The CDP is made up of key public, private and voluntary sector organisations including us. We work together with a common purpose and ambition for the county and seek to improve the quality of life for County Durham residents. 

The event, 'Supporting our communities through cost-of-living pressures,' was organised jointly with Advice in County Durham, a voluntary sector-led partnership of local advice providers which we part-fund.

Attended by representatives of the CDP partners as well as voluntary and community organisations and groups, it sought to inspire those present to take action within their geographical areas and organisations and provide them with the information and contacts to do so. The event was also intended to generate discussion and ideas on how to better support communities.

Presentations were given to the conference to outline the current situation in the region, including figures from the North East Child Poverty Commission. These showed almost two in five of children in the region (38 per cent) were living in poverty in 2021/22, with this rising to 47 per cent of children in families with a child under five in 2019/20.

Figures from the commission also showed 52 per cent of all North East children are in families which rely on Universal Credit or legacy benefits.

Information on the various forms of support we provide for residents is available online on our help with your money web page.

The event was told that we have had a poverty action strategy and action plan for County Durham since 2014 which is reviewed regularly and how its scope was expanded in 2020 to include the immediate impacts of the Covid pandemic and the now evident energy and cost of living crisis.

The vision of the revised strategy and action plan is to work together with communities so fewer people will be affected by poverty and deprivation in the county.
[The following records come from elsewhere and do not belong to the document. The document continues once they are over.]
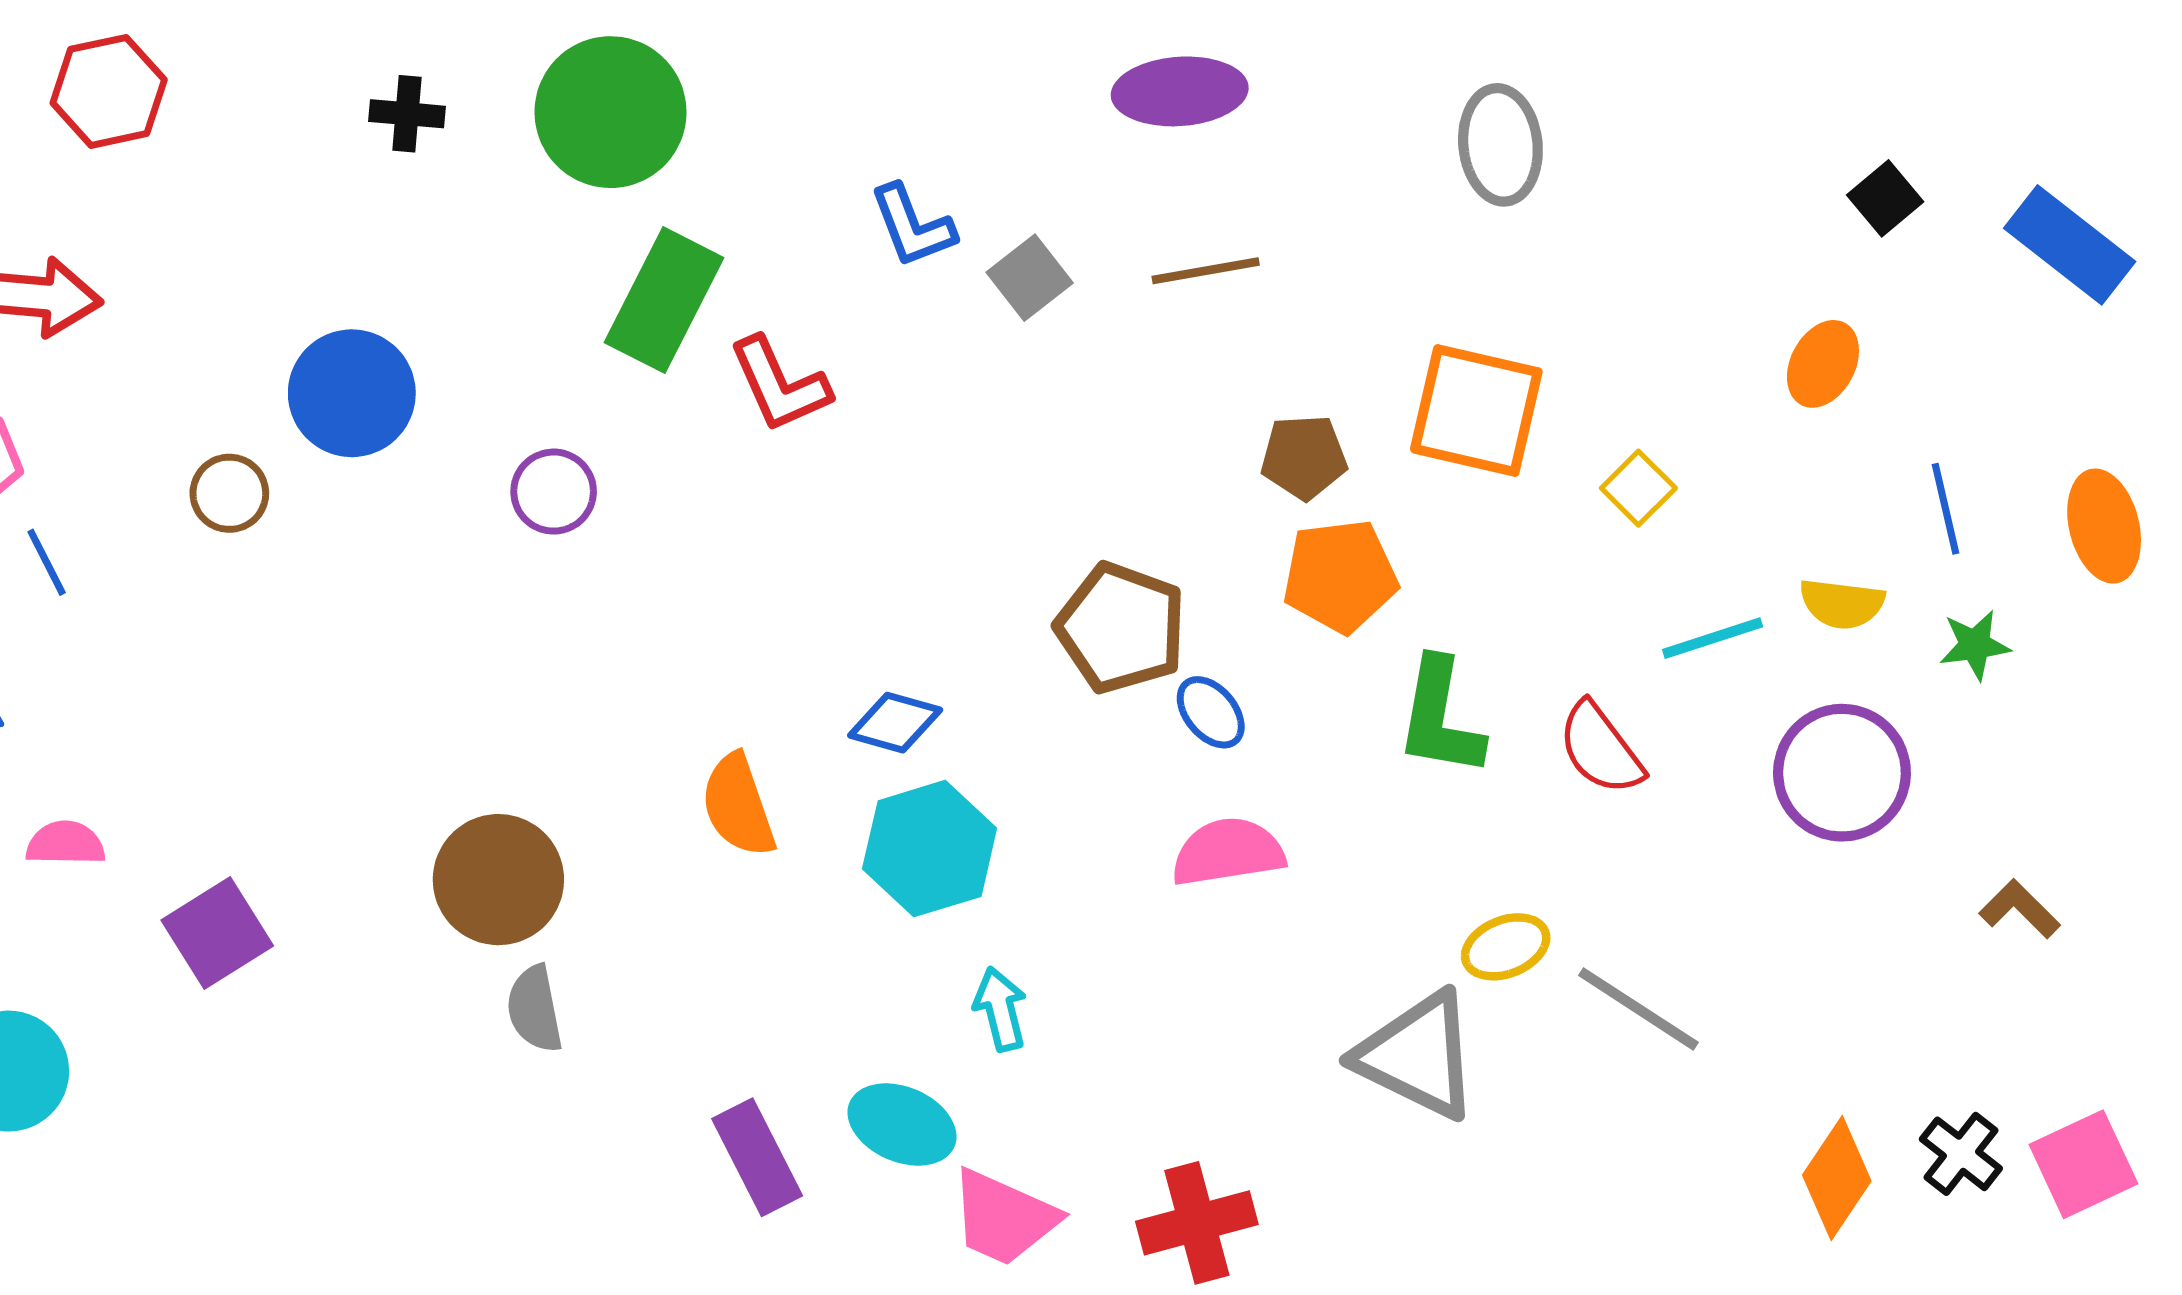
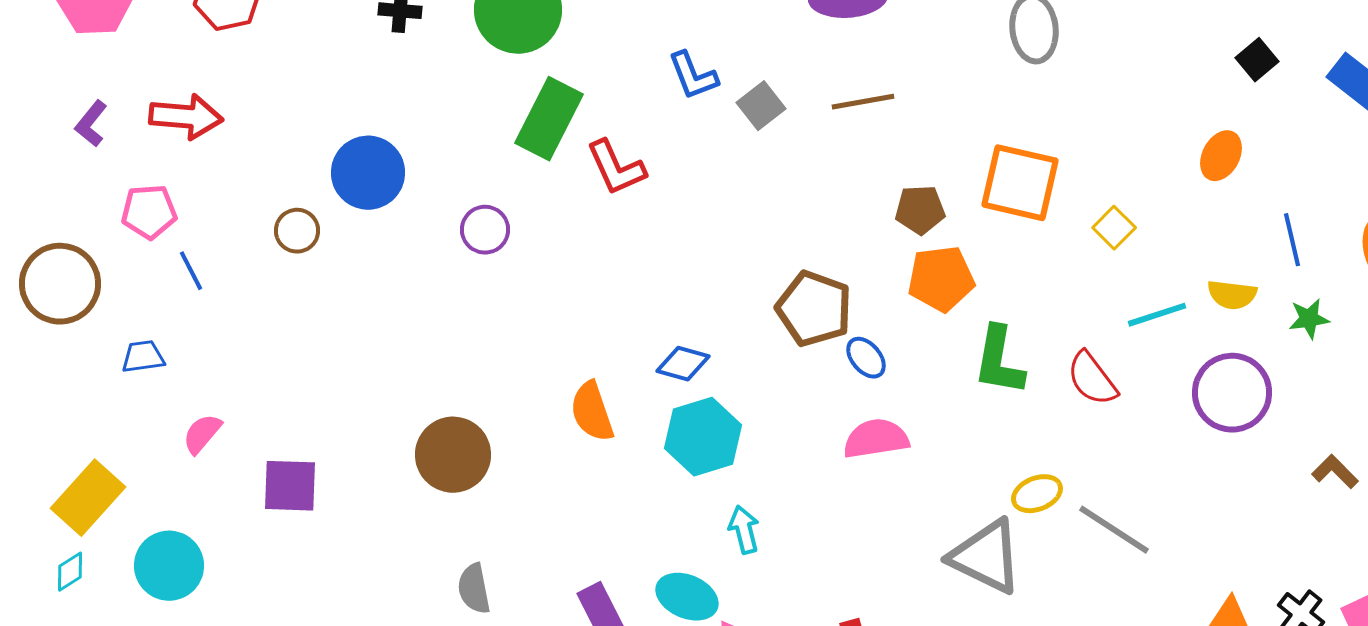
pink semicircle: (66, 843) -> (202, 434), turned -51
purple square: (217, 933) -> (290, 486), turned 34
gray semicircle: (535, 1009) -> (474, 589), moved

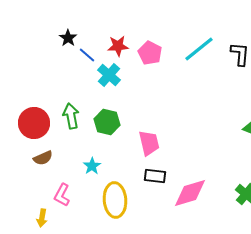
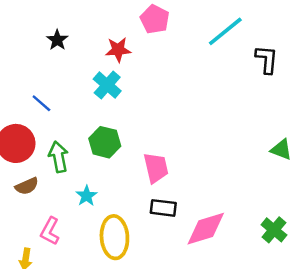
cyan line: (199, 49) -> (225, 31), moved
pink pentagon: (150, 53) -> (155, 19), moved
blue line: (87, 55) -> (41, 103), moved
green arrow: (71, 116) -> (58, 157), moved

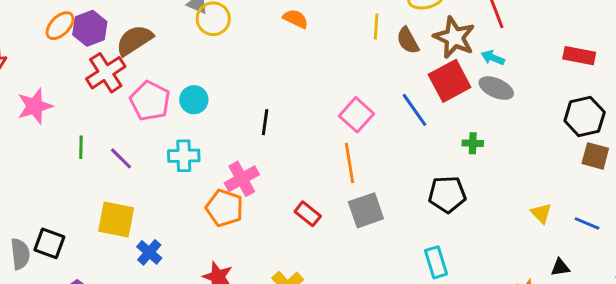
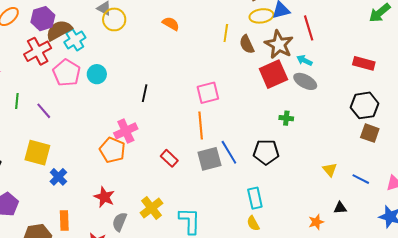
purple hexagon: (90, 28) -> (43, 19), moved
blue line: (415, 110) -> (229, 152), moved
pink square: (357, 115) -> (208, 93), turned 30
cyan cross: (184, 156) -> (75, 40), moved, turned -35

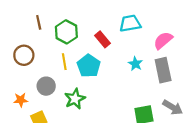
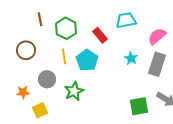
gray rectangle: (163, 70) -> (157, 64), turned 30

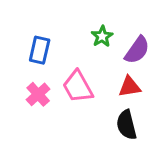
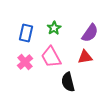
green star: (102, 36) -> (54, 28), moved
black semicircle: (127, 125) -> (68, 82), moved

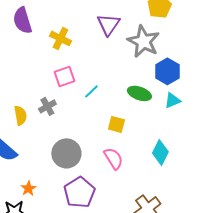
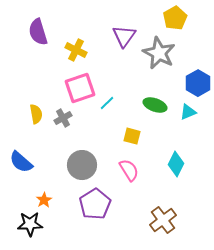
blue hexagon: (167, 71) -> (198, 83), moved
pink square: (64, 76) -> (80, 88), size x1.4
yellow semicircle: (20, 115) -> (36, 114), moved

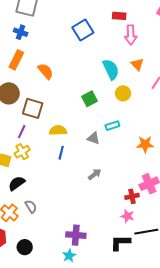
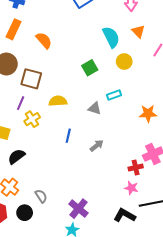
yellow cross: (22, 152) -> (32, 119), moved
blue line: (61, 153) -> (68, 136), moved
gray semicircle: (31, 207) -> (41, 196), moved
purple cross: (76, 235) -> (79, 209), turned 36
black L-shape: (120, 243) -> (125, 215), turned 30
black circle: (25, 247) -> (25, 213), moved

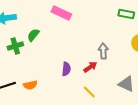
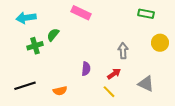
red arrow: (90, 67) -> (114, 74), moved
orange semicircle: (30, 85) -> (60, 91), moved

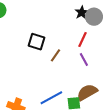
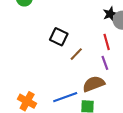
red line: (82, 39) -> (107, 42), turned -49
brown semicircle: (87, 92) -> (94, 84), moved

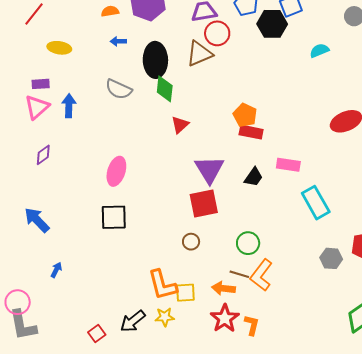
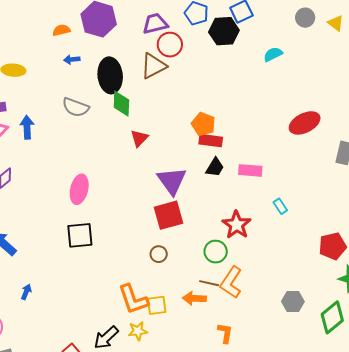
black trapezoid: (253, 177) -> (215, 167), moved
cyan rectangle: (316, 203) -> (280, 206), size x0.5
gray hexagon: (331, 258) -> (293, 301), moved
red star: (225, 318) -> (237, 225), moved

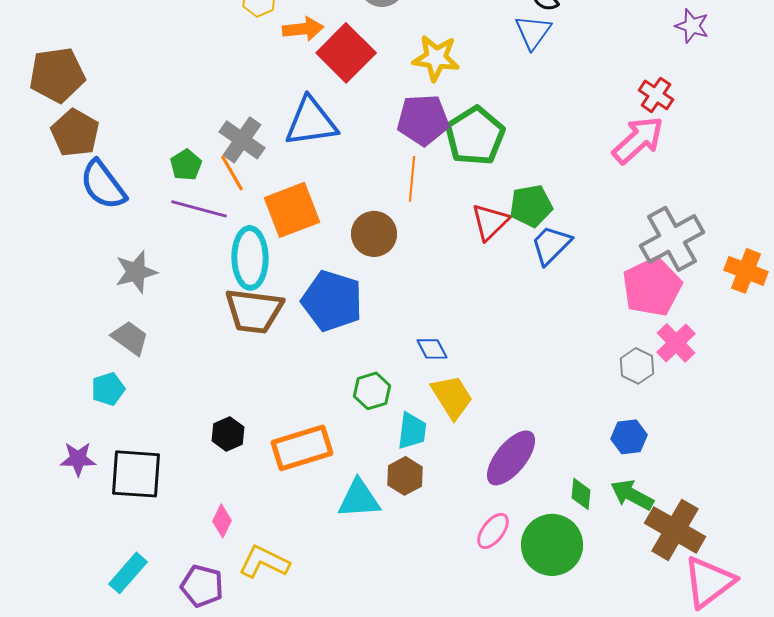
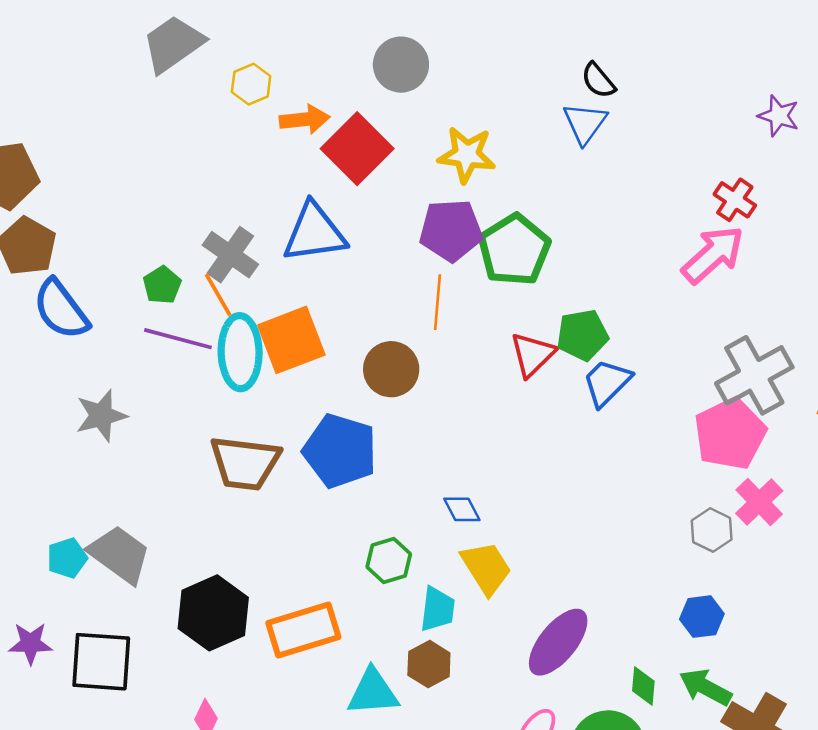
cyan ellipse: (250, 258) -> (240, 352), moved
gray trapezoid: (130, 338) -> (119, 554), moved, size x1.4
black hexagon: (228, 434) -> (213, 613), size x1.8

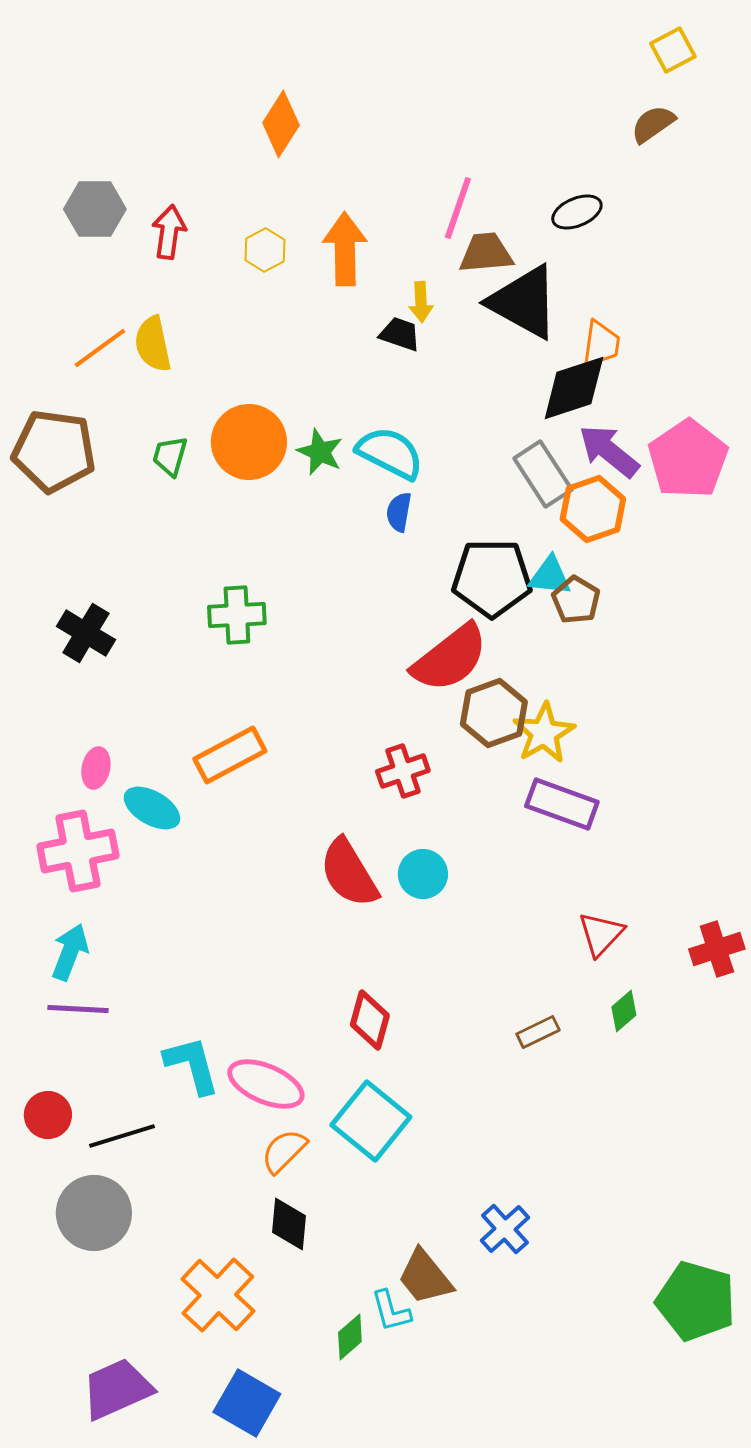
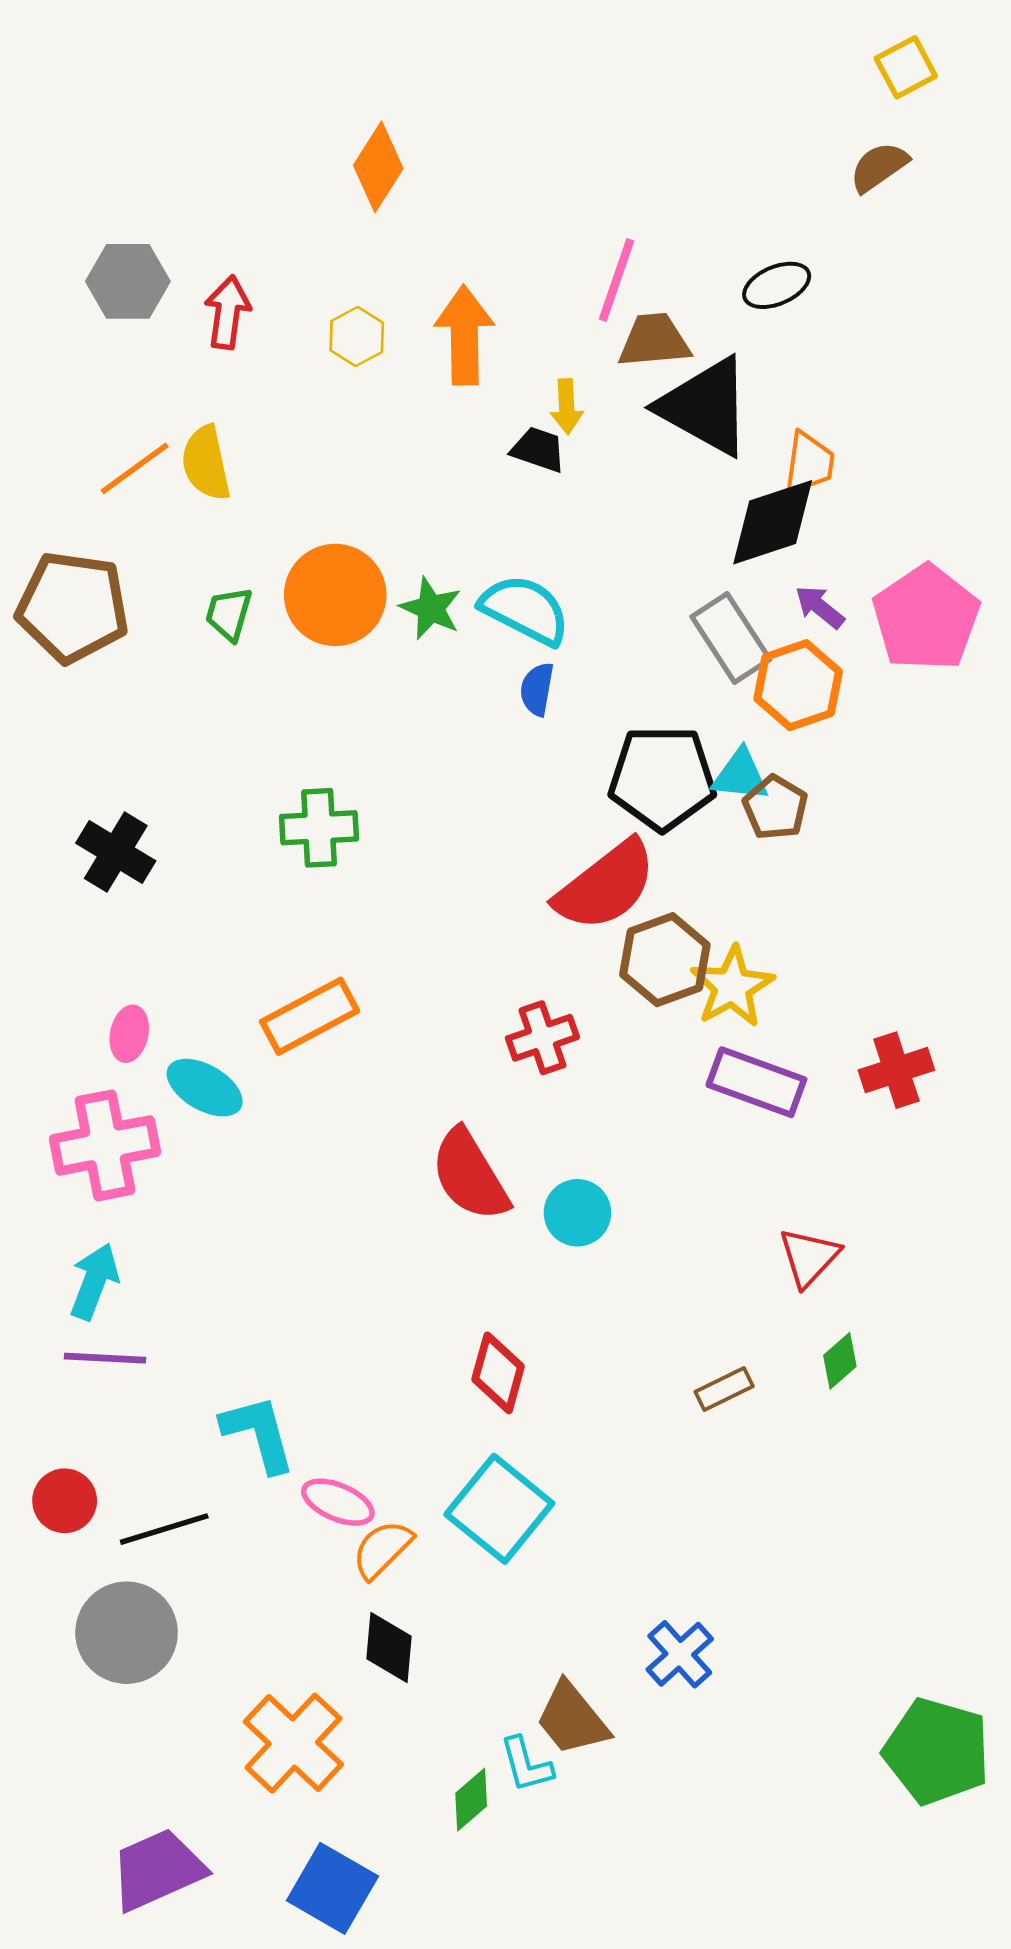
purple arrow: (609, 451) -> (820, 607), size x0.6
cyan circle: (423, 874) -> (577, 1213), moved
red cross: (717, 949) -> (896, 1070), moved
pink ellipse: (266, 1084) -> (338, 1502), moved, size x0.7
A child poverty action group also works with the vision of ensuring children, young people and families have the resources to meet their basic needs, including accessing opportunities to take part in society.

Through the strategy and plan, we have committed £3.1m to initiatives to tackle poverty since May 2021.

The conference was also told how we continue to be the only local authority in the region and one of just a handful nationally to run a council tax reduction scheme that allows some residents not to pay a penny. At the latest count, 54,800 people were eligible for a reduction in their tax of up to 100 per cent, with 39,763 receiving the full discount

We also run a welfare assistance scheme which offers help with the costs of daily living where circumstances change unexpectedly, as well as grants towards the cost of running a home.

Furthermore, we deliver a Fun and Food programme which provides free activities with healthy food served during school holidays, for children from families with lower incomes.

We are also using £4.6m we were given from the government's Household Support Fund to work with partners to provide food, essential household items and vouchers to residents, as well as allowing grant schemes to operate. The conference heard that £15,000 of this allocation per month is being used by the Durham Christian Partnership for stocks at food banks.